*WORK TO COMPLETE*:
The expected result is the full set of records, copied precisely, with images dropped.

================================

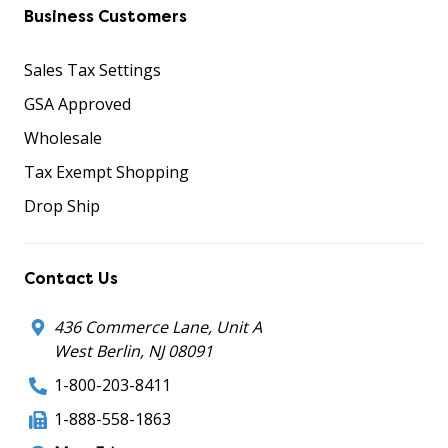
Business Customers
Sales Tax Settings
GSA Approved
Wholesale
Tax Exempt Shopping
Drop Ship
Contact Us
436 Commerce Lane, Unit A
West Berlin, NJ 08091
1-800-203-8411
1-888-558-1863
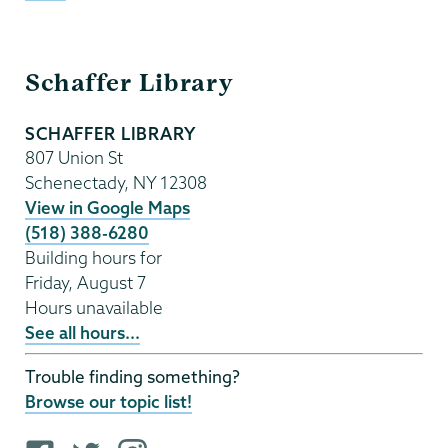
Schaffer
Schaffer Library
Library
SCHAFFER LIBRARY
807 Union St
Schenectady
,
NY
12308
View in Google Maps
(518) 388-6280
Building hours for
Friday, August 7
Hours unavailable
See all hours...
Trouble finding something?
Browse our topic list!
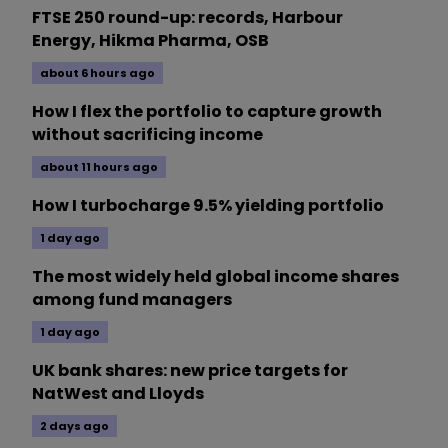
FTSE 250 round-up: records, Harbour
Energy, Hikma Pharma, OSB
about 6 hours ago
How I flex the portfolio to capture growth
without sacrificing income
about 11 hours ago
How I turbocharge 9.5% yielding portfolio
1 day ago
The most widely held global income shares
among fund managers
1 day ago
UK bank shares: new price targets for
NatWest and Lloyds
2 days ago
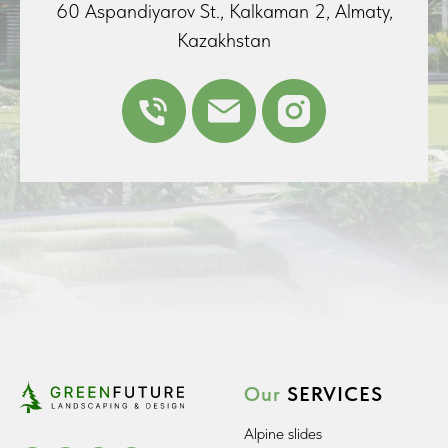
60 Aspandiyarov St., Kalkaman 2, Almaty,
Kazakhstan
Our
SERVICES
Alpine slides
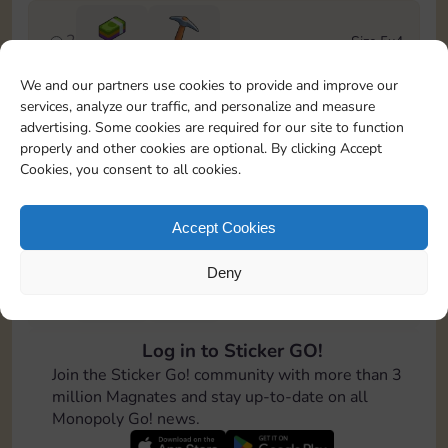
2
Size 5x4
Cash
3-7
We and our partners use cookies to provide and improve our
services, analyze our traffic, and personalize and measure
3
Size 5x5
advertising. Some cookies are required for our site to function
50
properly and other cookies are optional. By clicking Accept
Cookies, you consent to all cookies.
4
Size 5x5
100
Accept Cookies
Deny
5
Size 7x5
Cash
8-16
Log in to Sticker GO!
6
Size 6x5
Join the Sticker Go! community with more than 3
125
million Magnates and stay up-to-date on all
Monopoly Go! news.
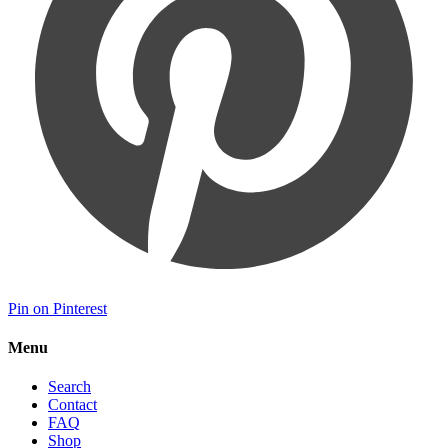
Pin on Pinterest
Menu
Search
Contact
FAQ
Shop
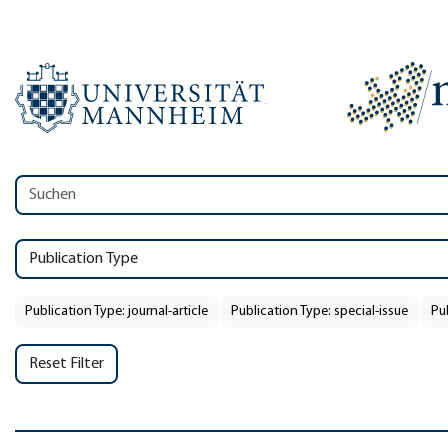
Publication Type
Publication Type: journal-article
Publication Type: special-issue
Pu
Reset Filter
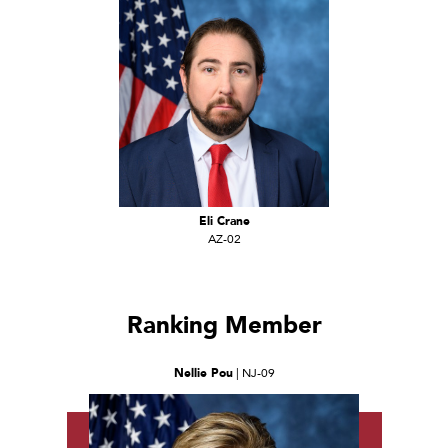
Eli Crane
AZ-02
Ranking Member
Nellie Pou
| NJ-09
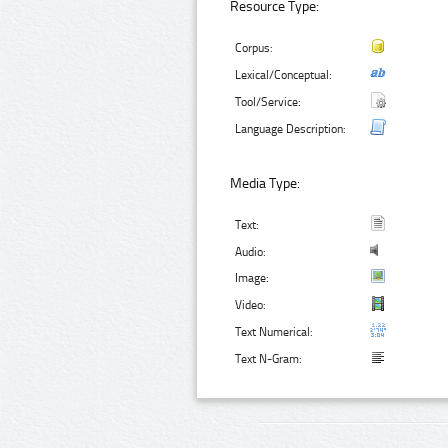
Resource Type:
Corpus:
Lexical/Conceptual:
Tool/Service:
Language Description:
Media Type:
Text:
Audio:
Image:
Video:
Text Numerical:
Text N-Gram:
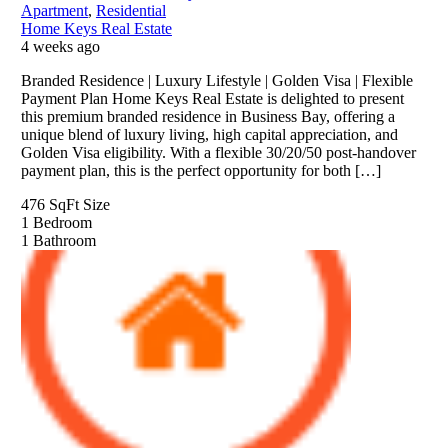
Apartment
,
Residential
Home Keys Real Estate
4 weeks ago
Branded Residence | Luxury Lifestyle | Golden Visa | Flexible
Payment Plan Home Keys Real Estate is delighted to present
this premium branded residence in Business Bay, offering a
unique blend of luxury living, high capital appreciation, and
Golden Visa eligibility. With a flexible 30/20/50 post-handover
payment plan, this is the perfect opportunity for both […]
476 SqFt
Size
1
Bedroom
1
Bathroom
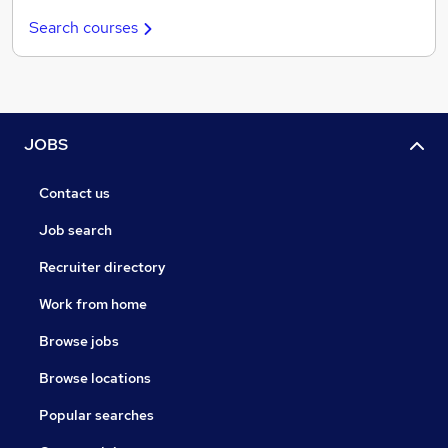
Search courses
JOBS
Contact us
Job search
Recruiter directory
Work from home
Browse jobs
Browse locations
Popular searches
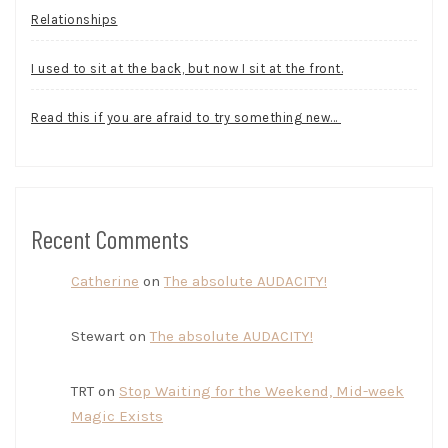
Relationships
I used to sit at the back, but now I sit at the front.
Read this if you are afraid to try something new…
Recent Comments
Catherine
on
The absolute AUDACITY!
Stewart
on
The absolute AUDACITY!
TRT
on
Stop Waiting for the Weekend, Mid-week
Magic Exists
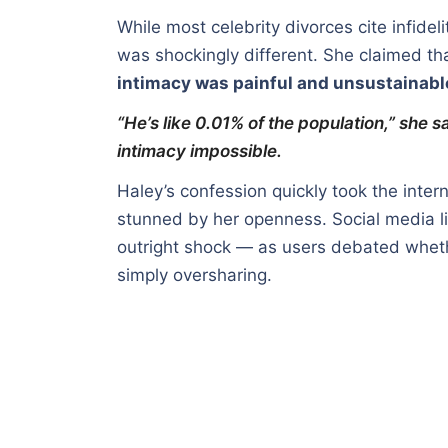
While most celebrity divorces cite infidel
was shockingly different. She claimed tha
intimacy was painful and unsustainabl
“He’s like 0.01% of the population,” she 
intimacy impossible.
Haley’s confession quickly took the inte
stunned by her openness. Social media li
outright shock — as users debated wheth
simply oversharing.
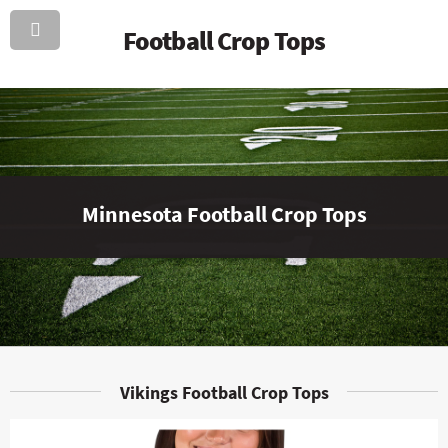
Football Crop Tops
Minnesota Football Crop Tops
Vikings Football Crop Tops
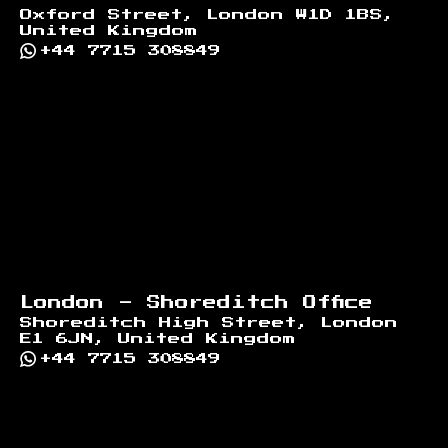
Oxford Street, London W1D 1BS,
United Kingdom
+44 7715 308849
London - Shoreditch Office
Shoreditch High Street, London
E1 6JN, United Kingdom
+44 7715 308849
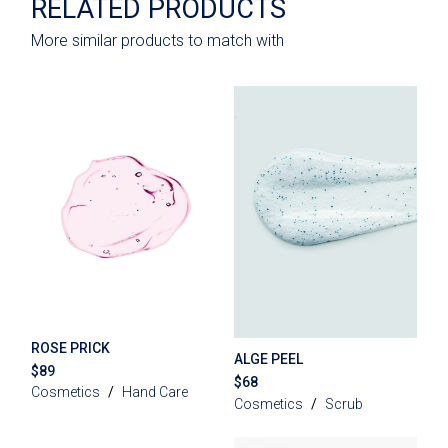
RELATED PRODUCTS
More similar products to match with
ROSE PRICK
ALGE PEEL
$
89
$
68
Cosmetics
Hand Care
Cosmetics
Scrub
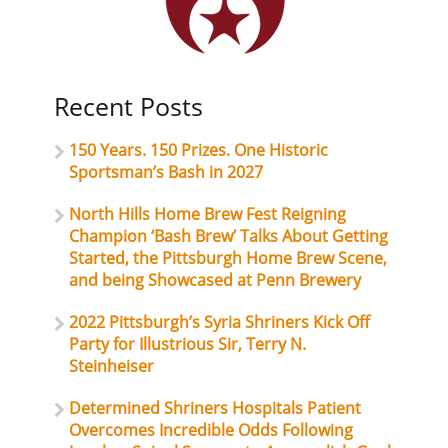
Recent Posts
150 Years. 150 Prizes. One Historic
Sportsman’s Bash in 2027
North Hills Home Brew Fest Reigning
Champion ‘Bash Brew’ Talks About Getting
Started, the Pittsburgh Home Brew Scene,
and being Showcased at Penn Brewery
2022 Pittsburgh’s Syria Shriners Kick Off
Party for Illustrious Sir, Terry N.
Steinheiser
Determined Shriners Hospitals Patient
Overcomes Incredible Odds Following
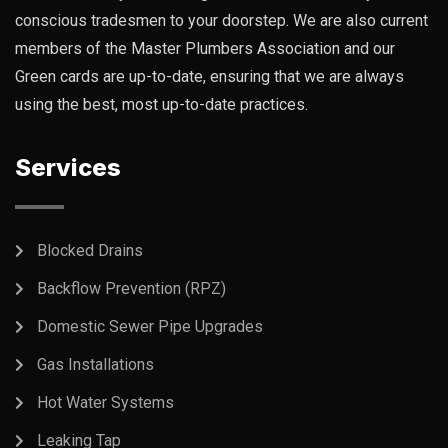
conscious tradesmen to your doorstep. We are also current
members of the Master Plumbers Association and our
Green cards are up-to-date, ensuring that we are always
using the best, most up-to-date practices.
Services
Blocked Drains
Backflow Prevention (RPZ)
Domestic Sewer Pipe Upgrades
Gas Installations
Hot Water Systems
Leaking Tap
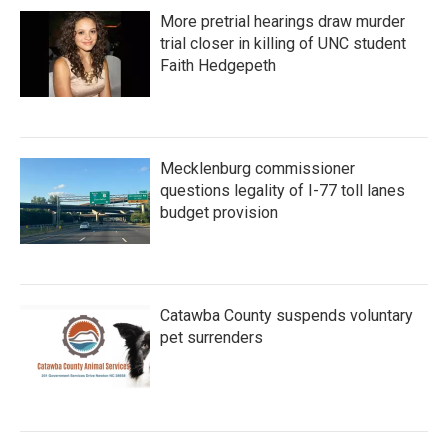
More pretrial hearings draw murder
trial closer in killing of UNC student
Faith Hedgepeth
Mecklenburg commissioner
questions legality of I-77 toll lanes
budget provision
Catawba County suspends voluntary
pet surrenders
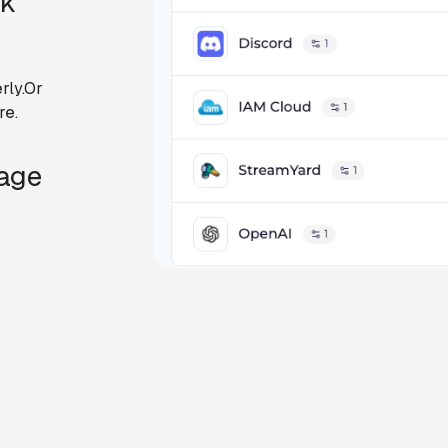
ck
rly.Or
re.
Page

================================

*SOLUTION BELOW*:
Business Customers
Sales Tax Settings
GSA Approved
Wholesale
Tax Exempt Shopping
Drop Ship
Contact Us
436 Commerce Lane, Unit A
West Berlin, NJ 08091
1-800-203-8411
1-888-558-1863
Schaffer
Schaffer Library
Library
SCHAFFER LIBRARY
807 Union St
Schenectady
,
NY
12308
View in Google Maps
(518) 388-6280
Building hours for
Friday, August 7
Hours unavailable
See all hours...
Trouble finding something?
Browse our topic list!
FTSE 250 round-up: records, Harbour
Energy, Hikma Pharma, OSB
about 6 hours ago
How I flex the portfolio to capture growth
without sacrificing income
about 11 hours ago
How I turbocharge 9.5% yielding portfolio
1 day ago
The most widely held global income shares
among fund managers
1 day ago
UK bank shares: new price targets for
NatWest and Lloyds
2 days ago
60 Aspandiyarov St., Kalkaman 2, Almaty,
Kazakhstan
Our
SERVICES
Alpine slides
2
Size 5x4
Cash
3-7
We and our partners use cookies to provide and improve our
services, analyze our traffic, and personalize and measure
3
Size 5x5
advertising. Some cookies are required for our site to function
50
properly and other cookies are optional. By clicking Accept
Cookies, you consent to all cookies.
4
Size 5x5
100
Accept Cookies
Deny
5
Size 7x5
Cash
8-16
Log in to Sticker GO!
6
Size 6x5
Join the Sticker Go! community with more than 3
125
million Magnates and stay up-to-date on all
Monopoly Go! news.
Pin on Pinterest
Menu
Search
Contact
FAQ
Shop
Publication Type
Publication Type: journal-article
Publication Type: special-issue
Pu
Reset Filter
Eli Crane
AZ-02
Ranking Member
Nellie Pou
| NJ-09
Resource Type:
Corpus:
Lexical/Conceptual:
Tool/Service:
Language Description:
Media Type:
Text:
Audio:
Image:
Video:
Text Numerical:
Text N-Gram:
Apartment
,
Residential
Home Keys Real Estate
4 weeks ago
Branded Residence | Luxury Lifestyle | Golden Visa | Flexible
Payment Plan Home Keys Real Estate is delighted to present
this premium branded residence in Business Bay, offering a
unique blend of luxury living, high capital appreciation, and
Golden Visa eligibility. With a flexible 30/20/50 post-handover
payment plan, this is the perfect opportunity for both […]
476 SqFt
Size
1
Bedroom
1
Bathroom
Search courses
JOBS
Contact us
Job search
Recruiter directory
Work from home
Browse jobs
Browse locations
Popular searches
Relationships
I used to sit at the back, but now I sit at the front.
Read this if you are afraid to try something new…
Recent Comments
Catherine
on
The absolute AUDACITY!
Stewart
on
The absolute AUDACITY!
TRT
on
Stop Waiting for the Weekend, Mid-week
Magic Exists
While most celebrity divorces cite infidel
was shockingly different. She claimed tha
intimacy was painful and unsustainabl
“He’s like 0.01% of the population,” she 
intimacy impossible.
Haley’s confession quickly took the inte
stunned by her openness. Social media li
outright shock — as users debated wheth
simply oversharing.
Football Crop Tops
Minnesota Football Crop Tops
Vikings Football Crop Tops
Oxford Street, London W1D 1BS,
United Kingdom
+44 7715 308849
London - Shoreditch Office
Shoreditch High Street, London
E1 6JN, United Kingdom
+44 7715 308849
RELATED PRODUCTS
More similar products to match with
ROSE PRICK
ALGE PEEL
$
89
$
68
Cosmetics
Hand Care
Cosmetics
Scrub
Recent Posts
150 Years. 150 Prizes. One Historic
Sportsman’s Bash in 2027
North Hills Home Brew Fest Reigning
Champion ‘Bash Brew’ Talks About Getting
Started, the Pittsburgh Home Brew Scene,
and being Showcased at Penn Brewery
2022 Pittsburgh’s Syria Shriners Kick Off
Party for Illustrious Sir, Terry N.
Steinheiser
Determined Shriners Hospitals Patient
Overcomes Incredible Odds Following
conscious tradesmen to your doorstep. We are also current
members of the Master Plumbers Association and our
Green cards are up-to-date, ensuring that we are always
using the best, most up-to-date practices.
Services
Blocked Drains
Backflow Prevention (RPZ)
Domestic Sewer Pipe Upgrades
Gas Installations
Hot Water Systems
Leaking Tap
More pretrial hearings draw murder
trial closer in killing of UNC student
Faith Hedgepeth
Mecklenburg commissioner
questions legality of I-77 toll lanes
budget provision
Catawba County suspends voluntary
pet surrenders
ck
rly.Or
re.
Page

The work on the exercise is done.